Tigers at Yankees, Game 2 (Make-Up): I believe that the last time the Yankees had to deal with playoff games on consecutive days to account for a rain delay, they delivered the biggest choke in sports history.
But these 2006 Tigers ain't those 2004 Red Sox (and these 2006 Yankees are a lot better than those 2004 Yankees).
(Randy Johnson is reportedly ready to pitch Game 3 tomorrow in
Dodgers at Mets, Game 2 (8 p.m.): It looks like El Duque will miss the entire playoffs with a calf injury. (What is it with old Mets pitchers and their calves?)
Cards at Padres, Game 2 (4 p.m.): How would most Cards fans rate their confidence in Jeff Weaver as the starting pitcher?
(Hmm: Probably with the same confidence that Padres fans have in David Wells as THEIR starting pitcher.)
A's up 2-0 on Twins: As I said yesterday, when a freak inside-the-park-HR is the winning margin to let the visiting team take a second straight game on the road before heading back home for two games, you know the series is as good as over. The Twins must have used all their mojo winning that division title.
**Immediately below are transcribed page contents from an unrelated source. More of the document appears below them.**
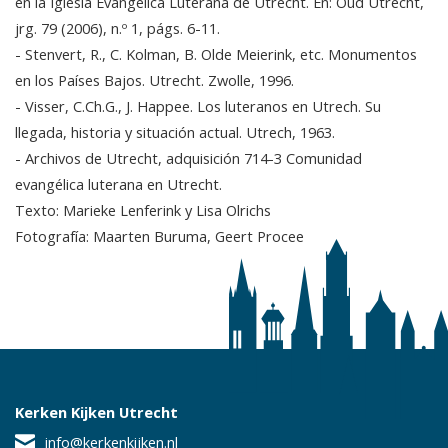
en la Iglesia Evangélica Luterana de Utrecht. En: Oud Utrecht,
jrg. 79 (2006), n.º 1, págs. 6-11.
- Stenvert, R., C. Kolman, B. Olde Meierink, etc. Monumentos
en los Países Bajos. Utrecht. Zwolle, 1996.
- Visser, C.Ch.G., J. Happee. Los luteranos en Utrech. Su
llegada, historia y situación actual. Utrech, 1963.
- Archivos de Utrecht, adquisición 714-3 Comunidad
evangélica luterana en Utrecht.
Texto: Marieke Lenferink y Lisa Olrichs
Fotografía: Maarten Buruma, Geert Procee
Kerken Kijken Utrecht
info@kerkenkijken.nl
T.O. vs. Eagles, Cont'd: When's the weigh-in?
The latest forced drama is that McNabb says he sent T.O. a text message last week to support him in his time of, uh, need.
T.O. says he never got the text.
(Actually, McNabb sent him 35 texts and T.O.'s publicist says she was so shaken up when she saw the list on T.O.'s cell-phone that she called 9-1-1, thinking T.O. was trying to text himself to death.)
This is what we're reduced to:
He-said-he-said about text messages. The T.O.-Eagles feud has officially regressed to the junior high level.
Can Koren Robinson apply his 45 days of work-release (to go with 45 days in jail, per his DUI sentencing) toward playing football?
Greg Anderson is out of jail today: And, yet, the "Game of Shadows" guys are clink-bound. Ah, the sweet smell of justice...
Commish Gary Bettman says the NHL is in good shape, and usually this would be the moment for sarcasm, but I actually agree with him:
As soon as the NHL started running itself like a tidy niche sport, it was on the road to recovery. Dropping pretensions of being part of a mythical "Big Four" was the key.
(For the record, there is currently a "Big Three": NFL, MLB and College Football. That's right: I don't consider the NBA part of the "Big" sports anymore either. It is merely the biggest of the niche sports.)
More niche-sport news: MLS will let teams sell ads on the front of jerseys. I've argued for a while, this is an inevitability in both the NBA and MLB.
There's nothing sacred about jerseys – at least nothing that the big dollars from sponsors can't buy. NASCAR fans and European soccer fans (who eclipse MLB or NBA fans for passion) don't seem to mind.
I have yet to hear a good argument -- beyond "what about the tradition!" -- for keeping advertisements off MLB or NBA uniforms. It's simply not worth getting that upset over.
(Ideally, owners would take that jersey-sponsorship revenue and have to earmark it for either reducing the price of tickets or parking OR for growing payroll to make the team better. I'm not holding my breath.)Update: Thanks to reader Garett D. (from Canada!) who reminded that my favorite Euro football team, Barcelona, actually PAID a sponsor to put their logo on their uniforms, which the team previously had refused to ever adorn with an ad. The sponsor? UNICEF. The team pays the sponsor AND the money goes to a good cause? Now THERE's a concept.
After the ill-fated Bob Ferry Era, the inept Wes Unseld Era (and the even more f'ed up Michael Jordan Era), hiring Ernie Grunfeld to run the team's basketball operations was the best decision the Wizards ever made, so giving Grunfeld a contract extension continues to keep the Wiz on the right path. For once. (And I say that as a Wizards fan.)
Finally, a HUGE thanks to all the blog readers who came out for my NYC reading series last night. It was great to meet all of you in person, and I hope you had a great time. It was a really fun event.